* RECORDS FOR THE TASK:
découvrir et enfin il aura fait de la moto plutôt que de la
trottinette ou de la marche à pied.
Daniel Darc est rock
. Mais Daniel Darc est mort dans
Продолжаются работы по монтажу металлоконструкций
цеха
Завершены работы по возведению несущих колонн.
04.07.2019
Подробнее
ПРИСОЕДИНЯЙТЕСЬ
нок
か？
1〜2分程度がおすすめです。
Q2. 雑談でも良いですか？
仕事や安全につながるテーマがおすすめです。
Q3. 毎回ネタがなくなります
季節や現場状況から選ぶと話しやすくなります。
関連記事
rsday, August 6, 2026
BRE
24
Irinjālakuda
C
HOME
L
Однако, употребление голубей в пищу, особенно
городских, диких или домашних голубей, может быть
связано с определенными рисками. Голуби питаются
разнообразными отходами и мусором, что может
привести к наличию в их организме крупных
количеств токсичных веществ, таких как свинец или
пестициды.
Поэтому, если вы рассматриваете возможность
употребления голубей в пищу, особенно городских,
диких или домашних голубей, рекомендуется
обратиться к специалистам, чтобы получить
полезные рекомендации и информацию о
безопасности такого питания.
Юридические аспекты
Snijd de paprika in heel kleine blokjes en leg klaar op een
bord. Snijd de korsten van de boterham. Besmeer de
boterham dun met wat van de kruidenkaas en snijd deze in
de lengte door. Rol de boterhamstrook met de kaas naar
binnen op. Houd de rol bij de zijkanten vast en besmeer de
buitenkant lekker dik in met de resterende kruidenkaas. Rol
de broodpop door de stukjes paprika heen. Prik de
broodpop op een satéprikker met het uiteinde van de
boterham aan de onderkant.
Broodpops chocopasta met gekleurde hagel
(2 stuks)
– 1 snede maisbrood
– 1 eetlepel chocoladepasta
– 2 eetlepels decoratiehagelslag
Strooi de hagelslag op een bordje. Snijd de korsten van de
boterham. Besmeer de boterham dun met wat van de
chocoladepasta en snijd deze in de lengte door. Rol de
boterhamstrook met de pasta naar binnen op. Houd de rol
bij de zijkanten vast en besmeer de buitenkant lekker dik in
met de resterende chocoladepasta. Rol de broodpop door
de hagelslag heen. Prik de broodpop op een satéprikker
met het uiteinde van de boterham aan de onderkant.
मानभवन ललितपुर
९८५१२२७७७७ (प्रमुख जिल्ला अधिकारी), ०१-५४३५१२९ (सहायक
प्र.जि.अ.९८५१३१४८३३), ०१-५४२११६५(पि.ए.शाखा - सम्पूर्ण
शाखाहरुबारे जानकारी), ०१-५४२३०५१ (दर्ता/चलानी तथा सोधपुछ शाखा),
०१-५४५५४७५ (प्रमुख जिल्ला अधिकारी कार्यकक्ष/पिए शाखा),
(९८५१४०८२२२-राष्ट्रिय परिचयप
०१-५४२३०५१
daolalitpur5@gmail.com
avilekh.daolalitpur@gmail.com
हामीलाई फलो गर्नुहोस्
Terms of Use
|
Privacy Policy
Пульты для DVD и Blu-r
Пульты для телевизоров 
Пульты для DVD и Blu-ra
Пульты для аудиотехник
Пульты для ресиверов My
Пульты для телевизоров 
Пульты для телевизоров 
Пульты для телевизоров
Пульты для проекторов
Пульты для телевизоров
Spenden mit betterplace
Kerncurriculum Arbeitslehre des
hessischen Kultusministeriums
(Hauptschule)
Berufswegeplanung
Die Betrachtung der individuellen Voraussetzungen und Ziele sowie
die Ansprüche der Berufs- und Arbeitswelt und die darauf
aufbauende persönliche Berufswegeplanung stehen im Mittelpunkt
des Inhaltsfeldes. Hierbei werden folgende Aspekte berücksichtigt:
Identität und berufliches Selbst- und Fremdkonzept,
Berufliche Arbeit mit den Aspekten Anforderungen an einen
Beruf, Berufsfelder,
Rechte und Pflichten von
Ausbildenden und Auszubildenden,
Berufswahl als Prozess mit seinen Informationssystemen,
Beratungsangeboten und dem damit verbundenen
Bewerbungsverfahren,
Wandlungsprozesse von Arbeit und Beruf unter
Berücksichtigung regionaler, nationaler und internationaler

* THE TASK: Return every line in the listing that contains the word "resterende".

* SOLUTION TO THE EXERCISE:
buitenkant lekker dik in met de resterende kruidenkaas. Rol
met de resterende chocoladepasta. Rol de broodpop door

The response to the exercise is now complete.